In a study, Imhoff and his colleagues Pia Lamberty and Olivier Klein looked into people's trust in experts. They found that people who were least drawn to conspiracy theories were more likely to trust hypotheses when scientists backed them. The content of the hypotheses played a secondary role.
"For a long time, that was seen as irrational," said Imhoff. But, in fact, it makes a lot of sense. "As a society, we are reliant on creating a consensus and having trust in that consensus," he said.
The virologist Christian Drosten is broadly trusted by Germans because he was involved in the discovery of SARS-CoV-1 — the virus that caused the 2002-2003 SARS epidemic — in 2003, and has since then done research on coronaviruses. He is also behind a number of publications on SARS-CoV-2, the virus that causes COVID-19. Online databases for research work, including pubMed, can help people find out whether the alarming theories presented in the YouTube video their grandma sent them are being dealt with in specialist research on the topic.

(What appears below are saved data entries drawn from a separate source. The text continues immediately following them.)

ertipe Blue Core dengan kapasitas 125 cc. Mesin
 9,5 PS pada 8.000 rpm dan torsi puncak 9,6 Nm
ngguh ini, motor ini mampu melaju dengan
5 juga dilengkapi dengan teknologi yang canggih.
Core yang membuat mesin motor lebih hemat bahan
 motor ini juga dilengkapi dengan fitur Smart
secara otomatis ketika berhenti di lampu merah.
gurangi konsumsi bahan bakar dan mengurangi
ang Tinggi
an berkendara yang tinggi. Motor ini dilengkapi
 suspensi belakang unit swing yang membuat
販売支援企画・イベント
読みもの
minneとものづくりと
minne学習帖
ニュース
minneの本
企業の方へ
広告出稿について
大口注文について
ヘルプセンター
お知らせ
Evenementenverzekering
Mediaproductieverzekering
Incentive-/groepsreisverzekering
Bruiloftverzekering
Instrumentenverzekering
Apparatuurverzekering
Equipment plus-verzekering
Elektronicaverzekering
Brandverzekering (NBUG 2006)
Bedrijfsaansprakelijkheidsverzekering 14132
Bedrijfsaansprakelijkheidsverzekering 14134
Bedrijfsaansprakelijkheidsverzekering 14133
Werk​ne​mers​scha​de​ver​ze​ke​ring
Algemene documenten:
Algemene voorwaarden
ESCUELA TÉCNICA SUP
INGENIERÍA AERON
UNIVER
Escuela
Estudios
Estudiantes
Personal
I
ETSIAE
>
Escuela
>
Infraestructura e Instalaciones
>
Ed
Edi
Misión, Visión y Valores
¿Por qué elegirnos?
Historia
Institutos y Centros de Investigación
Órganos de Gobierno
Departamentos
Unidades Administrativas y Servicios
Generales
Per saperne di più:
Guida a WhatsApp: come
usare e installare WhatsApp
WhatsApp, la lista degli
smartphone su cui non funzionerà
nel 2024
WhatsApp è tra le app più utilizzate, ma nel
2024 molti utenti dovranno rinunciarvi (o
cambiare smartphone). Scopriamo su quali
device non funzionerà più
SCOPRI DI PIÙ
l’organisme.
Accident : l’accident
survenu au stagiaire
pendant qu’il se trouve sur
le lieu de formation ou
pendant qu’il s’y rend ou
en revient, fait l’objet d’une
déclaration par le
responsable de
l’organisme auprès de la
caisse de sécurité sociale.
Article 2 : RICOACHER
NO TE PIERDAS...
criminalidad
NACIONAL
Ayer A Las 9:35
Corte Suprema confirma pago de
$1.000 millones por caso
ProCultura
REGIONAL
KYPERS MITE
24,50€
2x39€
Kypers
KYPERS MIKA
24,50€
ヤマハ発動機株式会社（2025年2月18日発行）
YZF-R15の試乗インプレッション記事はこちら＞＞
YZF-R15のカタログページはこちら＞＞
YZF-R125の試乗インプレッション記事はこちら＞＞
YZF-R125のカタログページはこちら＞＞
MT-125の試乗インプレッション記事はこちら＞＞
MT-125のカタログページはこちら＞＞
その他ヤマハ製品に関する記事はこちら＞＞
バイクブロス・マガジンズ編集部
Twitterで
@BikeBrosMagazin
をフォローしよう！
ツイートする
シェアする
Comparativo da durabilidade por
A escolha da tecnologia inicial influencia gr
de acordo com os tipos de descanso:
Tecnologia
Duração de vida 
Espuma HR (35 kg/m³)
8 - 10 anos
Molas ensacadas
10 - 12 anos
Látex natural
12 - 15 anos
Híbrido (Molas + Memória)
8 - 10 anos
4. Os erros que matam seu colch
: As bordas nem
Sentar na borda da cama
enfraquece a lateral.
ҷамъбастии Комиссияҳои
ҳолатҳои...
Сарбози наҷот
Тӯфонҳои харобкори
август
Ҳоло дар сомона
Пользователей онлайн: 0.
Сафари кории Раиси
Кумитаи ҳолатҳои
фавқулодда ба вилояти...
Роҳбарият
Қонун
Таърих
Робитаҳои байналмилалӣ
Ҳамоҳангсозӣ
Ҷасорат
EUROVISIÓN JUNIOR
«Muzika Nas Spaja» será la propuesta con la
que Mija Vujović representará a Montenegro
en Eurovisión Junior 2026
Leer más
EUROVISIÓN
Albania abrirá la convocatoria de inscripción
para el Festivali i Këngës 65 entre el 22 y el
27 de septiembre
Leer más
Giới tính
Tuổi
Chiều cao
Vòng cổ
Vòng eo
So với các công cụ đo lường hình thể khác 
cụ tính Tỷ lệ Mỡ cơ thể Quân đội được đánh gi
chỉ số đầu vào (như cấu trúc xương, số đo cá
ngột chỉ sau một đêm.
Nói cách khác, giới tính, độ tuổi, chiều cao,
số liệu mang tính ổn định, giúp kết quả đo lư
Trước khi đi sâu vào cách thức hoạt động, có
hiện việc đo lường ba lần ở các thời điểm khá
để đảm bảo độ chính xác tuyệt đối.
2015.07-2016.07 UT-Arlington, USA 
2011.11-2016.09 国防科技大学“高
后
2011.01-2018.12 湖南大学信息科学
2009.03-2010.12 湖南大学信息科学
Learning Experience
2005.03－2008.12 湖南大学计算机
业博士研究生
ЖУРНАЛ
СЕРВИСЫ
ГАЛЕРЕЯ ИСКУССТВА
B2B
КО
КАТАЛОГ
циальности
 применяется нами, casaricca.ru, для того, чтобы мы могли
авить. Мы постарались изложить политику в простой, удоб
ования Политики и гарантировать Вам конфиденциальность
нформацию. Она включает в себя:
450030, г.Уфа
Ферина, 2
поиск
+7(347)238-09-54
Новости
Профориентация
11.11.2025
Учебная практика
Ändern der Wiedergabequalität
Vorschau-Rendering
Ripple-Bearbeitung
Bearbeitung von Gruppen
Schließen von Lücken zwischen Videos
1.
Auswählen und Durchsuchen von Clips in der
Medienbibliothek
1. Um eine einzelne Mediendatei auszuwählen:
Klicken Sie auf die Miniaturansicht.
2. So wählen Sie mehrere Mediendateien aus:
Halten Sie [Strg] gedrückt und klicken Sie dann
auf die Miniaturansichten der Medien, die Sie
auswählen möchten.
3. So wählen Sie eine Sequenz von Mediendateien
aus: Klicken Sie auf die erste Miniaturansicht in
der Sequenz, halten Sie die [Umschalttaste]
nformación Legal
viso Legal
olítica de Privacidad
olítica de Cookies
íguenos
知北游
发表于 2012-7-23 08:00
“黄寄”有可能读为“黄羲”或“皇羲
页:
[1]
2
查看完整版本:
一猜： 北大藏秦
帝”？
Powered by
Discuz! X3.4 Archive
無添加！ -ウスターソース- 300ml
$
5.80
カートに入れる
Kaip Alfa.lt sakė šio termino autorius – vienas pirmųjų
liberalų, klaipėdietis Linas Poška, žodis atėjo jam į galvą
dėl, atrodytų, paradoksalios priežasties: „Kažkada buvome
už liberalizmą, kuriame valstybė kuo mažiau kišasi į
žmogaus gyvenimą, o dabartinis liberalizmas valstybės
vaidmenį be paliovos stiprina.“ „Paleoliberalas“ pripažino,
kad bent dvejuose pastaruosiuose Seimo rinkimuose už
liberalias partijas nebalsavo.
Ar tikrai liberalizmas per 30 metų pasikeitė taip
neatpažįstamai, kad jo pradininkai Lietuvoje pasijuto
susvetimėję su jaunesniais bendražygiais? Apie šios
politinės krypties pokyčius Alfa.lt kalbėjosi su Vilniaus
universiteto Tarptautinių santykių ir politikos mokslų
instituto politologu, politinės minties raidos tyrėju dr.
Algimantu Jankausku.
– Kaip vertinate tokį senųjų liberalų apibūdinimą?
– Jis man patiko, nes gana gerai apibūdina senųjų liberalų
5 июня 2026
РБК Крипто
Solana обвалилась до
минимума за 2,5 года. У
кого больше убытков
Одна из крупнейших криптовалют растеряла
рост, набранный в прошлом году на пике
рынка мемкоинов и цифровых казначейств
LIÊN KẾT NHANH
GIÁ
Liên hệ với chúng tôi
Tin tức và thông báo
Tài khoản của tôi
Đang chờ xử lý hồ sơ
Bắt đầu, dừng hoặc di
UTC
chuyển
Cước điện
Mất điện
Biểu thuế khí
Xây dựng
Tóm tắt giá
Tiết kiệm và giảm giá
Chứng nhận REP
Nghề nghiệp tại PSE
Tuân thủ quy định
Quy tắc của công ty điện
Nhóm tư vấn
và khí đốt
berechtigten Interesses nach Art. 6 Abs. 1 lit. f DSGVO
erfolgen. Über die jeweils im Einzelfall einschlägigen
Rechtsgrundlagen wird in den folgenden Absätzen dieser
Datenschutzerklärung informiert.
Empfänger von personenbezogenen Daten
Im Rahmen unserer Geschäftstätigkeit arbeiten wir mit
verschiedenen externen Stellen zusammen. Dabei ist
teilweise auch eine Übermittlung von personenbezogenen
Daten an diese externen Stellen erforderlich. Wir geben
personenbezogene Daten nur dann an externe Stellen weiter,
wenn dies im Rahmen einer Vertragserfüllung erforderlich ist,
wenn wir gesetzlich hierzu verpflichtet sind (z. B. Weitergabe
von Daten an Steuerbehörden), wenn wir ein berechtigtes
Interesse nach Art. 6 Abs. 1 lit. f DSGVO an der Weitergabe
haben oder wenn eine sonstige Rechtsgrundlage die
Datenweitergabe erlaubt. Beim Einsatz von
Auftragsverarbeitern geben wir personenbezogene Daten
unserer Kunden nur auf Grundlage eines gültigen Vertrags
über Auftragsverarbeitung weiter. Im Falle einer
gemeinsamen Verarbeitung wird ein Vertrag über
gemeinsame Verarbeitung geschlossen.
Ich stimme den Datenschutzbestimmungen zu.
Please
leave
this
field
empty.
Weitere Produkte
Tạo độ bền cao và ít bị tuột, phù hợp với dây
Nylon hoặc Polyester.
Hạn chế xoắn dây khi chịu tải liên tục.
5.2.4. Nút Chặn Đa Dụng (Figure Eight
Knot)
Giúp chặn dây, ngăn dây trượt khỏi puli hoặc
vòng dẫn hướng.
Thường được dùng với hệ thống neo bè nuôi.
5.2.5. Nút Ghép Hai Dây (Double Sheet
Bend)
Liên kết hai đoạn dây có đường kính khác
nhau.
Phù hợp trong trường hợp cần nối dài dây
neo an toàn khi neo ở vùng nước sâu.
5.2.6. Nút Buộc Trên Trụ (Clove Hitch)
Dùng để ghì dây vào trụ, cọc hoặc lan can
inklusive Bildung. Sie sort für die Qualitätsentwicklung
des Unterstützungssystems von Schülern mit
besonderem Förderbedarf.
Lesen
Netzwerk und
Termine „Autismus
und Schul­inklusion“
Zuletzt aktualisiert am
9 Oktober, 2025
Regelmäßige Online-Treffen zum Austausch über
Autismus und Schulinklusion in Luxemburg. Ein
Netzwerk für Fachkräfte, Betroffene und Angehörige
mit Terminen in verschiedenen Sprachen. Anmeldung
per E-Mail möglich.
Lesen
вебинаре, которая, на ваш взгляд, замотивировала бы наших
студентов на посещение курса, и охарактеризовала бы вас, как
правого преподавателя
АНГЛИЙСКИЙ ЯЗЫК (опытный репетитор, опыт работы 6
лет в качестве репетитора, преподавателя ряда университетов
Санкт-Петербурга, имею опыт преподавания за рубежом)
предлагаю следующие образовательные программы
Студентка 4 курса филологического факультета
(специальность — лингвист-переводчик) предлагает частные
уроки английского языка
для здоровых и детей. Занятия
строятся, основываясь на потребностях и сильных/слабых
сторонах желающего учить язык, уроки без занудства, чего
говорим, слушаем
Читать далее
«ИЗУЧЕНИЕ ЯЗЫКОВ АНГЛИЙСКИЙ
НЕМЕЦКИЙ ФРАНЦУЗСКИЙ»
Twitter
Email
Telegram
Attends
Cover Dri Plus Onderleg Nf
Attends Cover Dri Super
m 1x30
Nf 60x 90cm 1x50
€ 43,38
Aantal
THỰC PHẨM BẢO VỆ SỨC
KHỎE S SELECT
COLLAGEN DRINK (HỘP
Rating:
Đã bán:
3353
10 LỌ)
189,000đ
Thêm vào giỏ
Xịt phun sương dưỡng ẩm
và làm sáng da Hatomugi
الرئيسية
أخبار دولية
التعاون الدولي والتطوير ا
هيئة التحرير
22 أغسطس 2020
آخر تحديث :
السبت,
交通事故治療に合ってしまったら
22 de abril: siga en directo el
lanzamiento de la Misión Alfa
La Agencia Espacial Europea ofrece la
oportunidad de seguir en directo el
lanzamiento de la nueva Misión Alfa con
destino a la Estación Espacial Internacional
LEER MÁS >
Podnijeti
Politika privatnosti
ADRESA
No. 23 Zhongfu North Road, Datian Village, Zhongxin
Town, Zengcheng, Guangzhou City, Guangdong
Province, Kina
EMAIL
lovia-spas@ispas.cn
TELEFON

"No one is declared pope or made an aristocrat just like that," Imhoff said, referring to the regular accusations by anti-vaxxers and pandemic deniers that only certain voices are heard in particular fields of research. Even Drosten's publications have to hold up under the scrutiny of his fellow scientists. And he is considered an expert only because they do hold up.
Digging around in databases may be more work than most of us would like to do. However, there are a few things that should set off our alarm bells as non-scientists.
"Anyone who announces something as 100% true is displaying dubious scientific behavior," said Dirnagl. "And anyone who comes up with an extreme hypothesis, such as saying that the spike protein is poisonous, should also be held to extreme standards of proof."
And a YouTube video alone does not meet the standards.